Institutions must be attentive to faculty autonomy and student agency, ensuring that data and technology complement human judgement and personal experience. The students of the future will be everyone. Our colleges and universities will create hope and opportunity and advance the principles of diversity, equity, and inclusion by serving all students and meeting their unique needs.

Welcome to The Online Educator: people and pedagogy. I’m Dr Leigh-Anne Perryman – an academic with The Open University (OU). In the first three weeks of this course I’ll be drawing on my experience as an educator and a researcher as I introduce some of the hype around online education, some of the ways in which educators can navigate that hype, and some strategies for designing engaging online learning experiences.

Over the coming weeks you’ll closely examine several myths connected with online education as the basis for making your own decisions about how to employ innovation in your teaching.

This week, you’ll start by investigating the notion that online education is a ‘disruptive’ solution to a broken education system. Then, you’ll explore ways to create engaging and relevant learning experiences that best utilise innovative technologies and pedagogies to meet learners’ needs. You’ll be introduced to the use of personas in learning design and will examine two frameworks intended to help educators choose appropriate technologies to meet learners’ needs.

In Week 2, you’ll discover ways to make innovative learning accessible to all and at the relationship between accessibility and innovation.

In Week 3, you’ll explore strategies to evaluate claims about the transformative impact of online education, for example those made in research reports. You’ll also investigate ways to reflect on your own teaching in order to assess the impact of educational innovation, including considering the ethical issues involved in researching online learning.

In Week 4 I’ll hand over to ed-tech celebrity and OU academic Professor Martin Weller. He’ll take you through a study of the benefits and complexities of constructing an online identity as an educator.

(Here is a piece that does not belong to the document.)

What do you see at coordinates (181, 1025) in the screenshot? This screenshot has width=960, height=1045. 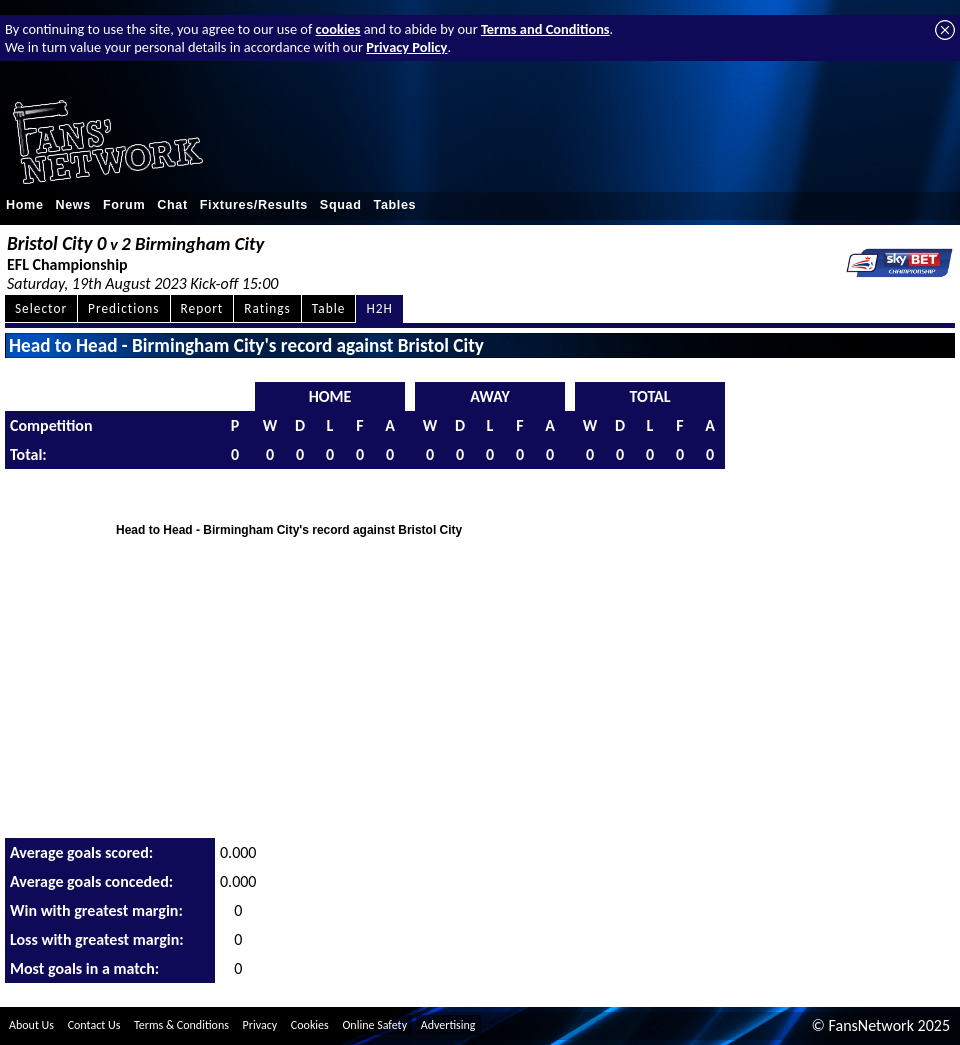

First though, watch the video above and step into the future of education… It’s full of technological innovation. Teaching and learning has improved immeasurably. Everybody is included. Does this sound too good to be true?

The video is made by Educause – a nonprofit association whose mission is ‘to advance higher education through the use of information technology’. It gives you a flavour of some of the claims being made about the online education of the future.

As you watch, consider the following:

  • Do you believe the predictions being made will come true? If so, why? If not, why not?
  • Have the video creators missed anything out?
  • Does the video make you feel differently about your own teaching?
  • Do you feel excited about any of the possibilities?

Use the comments area below to share your thoughts with your fellow learners.